Gregorio (Greg) Navarro, Managing Partner & CEO of Deloitte Philippines, discusses the ASEAN region’s harmonization and what that means for the pharmaceutical industry, and further discusses the Philippines niche in medical tourism. 

How do you expect further harmonization within the ASEAN region to affect the business climate in the Philippines?

In line with our commitment to the ASEAN Economic Community (AEC), there will be a free flow of goods and services within the community by 2016. However, we realize that there are still a lot of impediments, since every country within the community has its own laws and regulations that need to be revised or somehow addressed.

The Philippines, for instance, has very strict policies on ownership of property and certain nationalized businesses as well as exclusive Filipino right to practice a number of professions. Some of these restrictions are in the Philippine constitution. In spite of the favorable endorsements of the business community, the President has been rather hesitant to change the constitution as of now.

Having said that, the various AEC councils and working groups are trying to address these various restrictions and current limitations by negotiating and concluding mutual recognition agreements (MRAs). Although MRAs may resolve some of the issues, they will probably not be able to address all of them.

Pharmaceutical companies, in turn, are anticipating that some of the rules and regulations, as well as registration procedures, will be regionalized. The large pharmaceutical corporations have seen rather profitable operations in the Philippines in the past. As a result, the government brought down prices through the enactment of RA 9502 ‘Universally Accessible, Cheaper, Quality Medicines Act’ in 2008. Regardless of this compulsory measure, several companies have also voluntarily reduced the prices of key medicines. In spite of these changes, I believe many of these companies are still doing well in the Philippines today.

There are challenges too. The Philippine pharmaceutical industry today is valued at slightly over USD 3 billion with a growth rate of roughly three percent. The forecast for the coming years is roughly 4.6 percent annual growth. The healthcare sector is valued at roughly USD 10 billion, about 65 percent of which is privately funded. Insurance coverage or penetration is also low, and only covers around 8.5 percent of the market.

Where are the most opportunities for healthcare investors in the Philippines today?

Medical tourism is a significant opportunity, but is also an area where the industry has not yet figured out what role it wants to play. India has perfected its technology for heart surgery; Thailand and Singapore have taken the lead in cosmetics, but the Philippines needs to determine its niche. The recognition of our talent is already there, since our doctors and nurses are well trained, often abroad.
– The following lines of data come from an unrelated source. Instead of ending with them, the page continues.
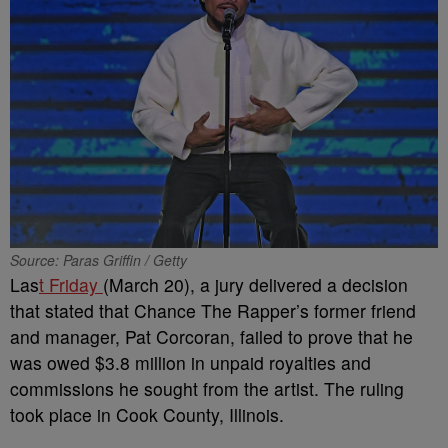
Source: Paras Griffin / Getty
Las
t Friday
(March 20), a jury delivered a decision
that stated that Chance The Rapper’s former friend
and manager, Pat Corcoran, failed to prove that he
was owed $3.8 million in unpaid royalties and
commissions he sought from the artist. The ruling
took place in Cook County, Illinois.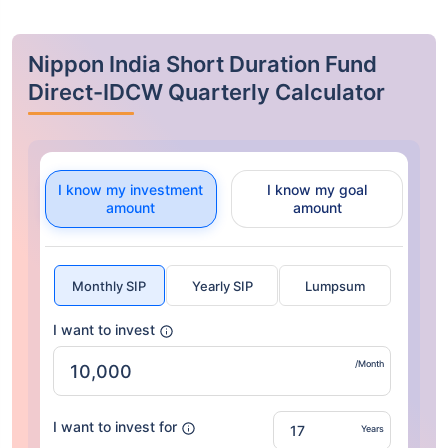
Nippon India Short Duration Fund
Direct-IDCW Quarterly Calculator
I know my investment
I know my goal
amount
amount
Monthly SIP
Yearly SIP
Lumpsum
I want to invest
/Month
I want to invest for
Years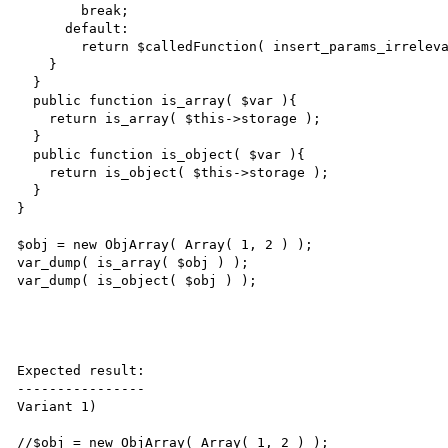
        break;

      default:

        return $calledFunction( insert_params_irrelevant_how( $params ) );

    }

  }

  public function is_array( $var ){

    return is_array( $this->storage );

  }

  public function is_object( $var ){

    return is_object( $this->storage );

  }

}

$obj = new ObjArray( Array( 1, 2 ) );

var_dump( is_array( $obj ) );

var_dump( is_object( $obj ) );

Expected result:

----------------

Variant 1)

//$obj = new ObjArray( Array( 1, 2 ) );
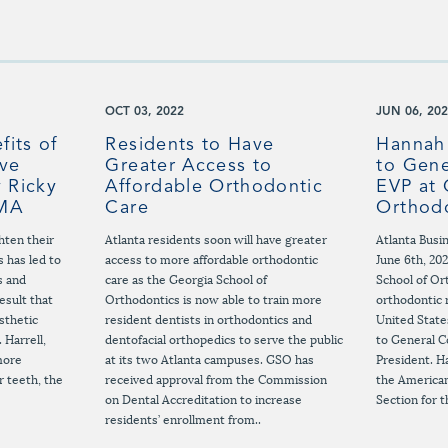
OCT 03, 2022
JUN 06, 20
fits of
Residents to Have
Hannah
ive
Greater Access to
to Gene
 Ricky
Affordable Orthodontic
EVP at 
 MA
Care
Orthod
hten their
Atlanta residents soon will have greater
Atlanta Busi
s has led to
access to more affordable orthodontic
June 6th, 20
s and
care as the Georgia School of
School of Or
esult that
Orthodontics is now able to train more
orthodontic 
sthetic
resident dentists in orthodontics and
United Stat
 Harrell,
dentofacial orthopedics to serve the public
to General C
more
at its two Atlanta campuses. GSO has
President. Ha
r teeth, the
received approval from the Commission
the American
on Dental Accreditation to increase
Section for t
residents’ enrollment from..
One particular area of recognition in the Philippines has been dentistry. US-based Filipinos, for instance, undergo their dental treatments in the Philippines at one tenth of the price in the US. Stem cell therapy too is becoming increasingly popular here, whereas all the large hospitals now have their own practices. While stem cell therapy in the US may cost up to USD 700,000, it may cost only USD 100,000 in the Philippines. Personally, however, I would push for low risk high return investments in dentistry.

If the current economic growth of six to seven percent will continue over the following years, the growing middle class of the Philippines will certainly give rise to further opportunities in the country’s healthcare sector. Taking into account today’s limited affordability and the lack of patient compliance when it comes to successfully completing treatments, there is significant room for growth in the Philippines.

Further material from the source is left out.